Esta é uma séria advertência sobre o perigo da cegueira espiritual para aqueles que se vangloriam de “ver tudo”, mas na realidade vivem na escuridão perene. Isto recorda um ditado enigmático de Jesus sobre a luz dos olhos: «A candeia do corpo são os olhos; de sorte que, se os teus olhos forem bons, todo o teu corpo terá luz; Se, porém, os teus olhos forem maus, o teu corpo será tenebroso. Se, portanto, a luz que em ti há são trevas, quão grandes serão tais trevas!» (Mt 6, 22-23). Isto é verdadeiramente um grande perigo: pensa-se que se tem luz, mas vive-se na escuridão! À luz do que foi dito, pode-se compreender melhor o louvor aparentemente “paradoxal” de Jesus ao Pai: «Louvo-Te, ó Pai, Senhor do céu e da terra, porque escondeste estas coisas aos sábios e entendidos e as revelaste aos pequeninos» (Mt 11, 25; Lc 10, 21). Deus quer revelar a todos todas as coisas em Jesus, só que os “sábios e entendidos” do mundo (e infelizmente de todos os tempos!) no seu orgulho não querem ver e aceitar as “coisas divinas” de e em Jesus. Apenas “os pequenos” na sua pequenez acolhem com alegria a nova “visão” dada por Ele.

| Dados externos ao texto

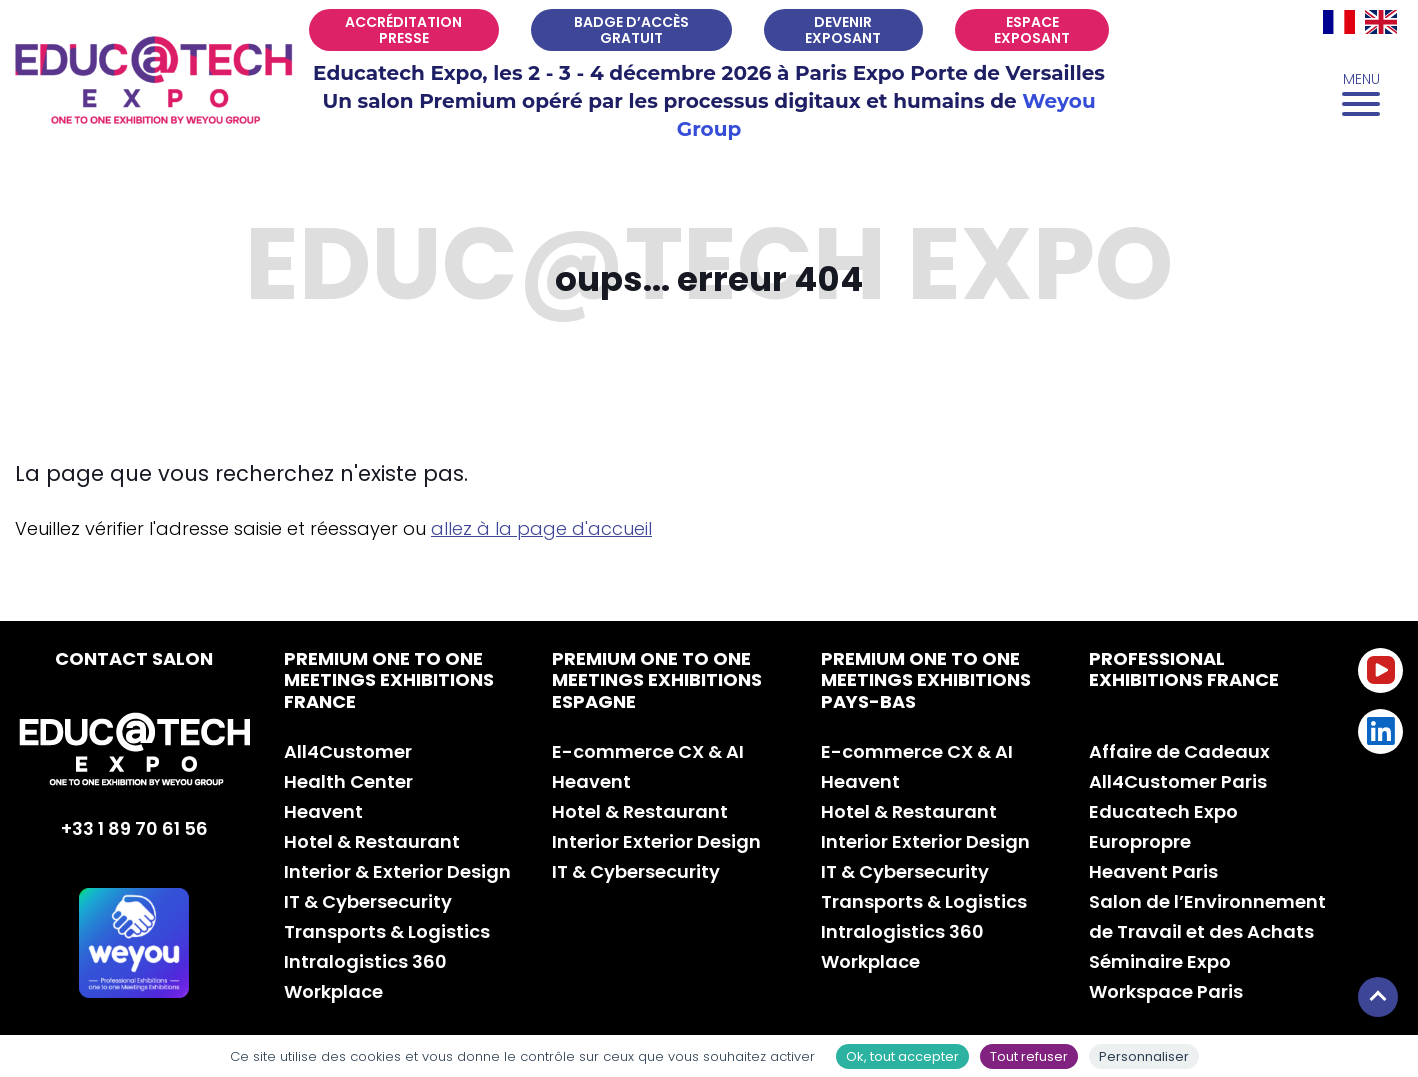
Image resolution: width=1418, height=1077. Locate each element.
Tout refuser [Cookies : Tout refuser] (1029, 1056)
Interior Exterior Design (656, 841)
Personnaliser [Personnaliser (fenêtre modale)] (1144, 1056)
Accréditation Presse (403, 30)
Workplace (333, 991)
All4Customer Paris (1178, 781)
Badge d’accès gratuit (631, 30)
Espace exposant (1032, 30)
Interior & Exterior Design (397, 871)
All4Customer (348, 751)
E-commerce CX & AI (648, 751)
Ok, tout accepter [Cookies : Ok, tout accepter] (902, 1056)
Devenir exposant (843, 30)
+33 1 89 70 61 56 (134, 828)
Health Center (348, 781)
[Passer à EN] (1381, 22)
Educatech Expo (1163, 811)
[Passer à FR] (1339, 22)
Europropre (1140, 841)
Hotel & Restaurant (372, 841)
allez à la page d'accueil (541, 528)
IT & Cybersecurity (368, 901)
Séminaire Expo (1160, 961)
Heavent (323, 811)
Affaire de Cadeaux (1179, 751)
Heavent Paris (1153, 871)
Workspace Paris (1166, 991)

Por isso, pode ver-se uma sugestão na luta contra a cegueira espiritual: “reconhecer-se como cego” como o cego e nascença. O que é que isto significa concretamente? Talvez tenhamos de nos despojar um pouco do nosso orgulho para crescer em humildade perante Deus e Cristo, reconhecendo-nos sempre necessitados de purificação espiritual. A própria Palavra de Deus pode ajudar-nos nisto, ao oferecer-nos uma bela oração, sincera e inspirada do Salmista para ser repetida mais frequentemente nestes dias: «[Ó Deus] Quem pode entender os seus erros? Expurga-me Tu dos que me são ocultos. Também da soberba guarda o teu servo, para que se não assenhoreie de mim. Então serei sincero, e ficarei limpo de grande transgressão» (Sl 19,13-14).
«Desperta, tu que dormes, levanta-te de entre os mortos [dos pecados] e Cristo brilhará sobre ti» (Ef 5, 14). Amen.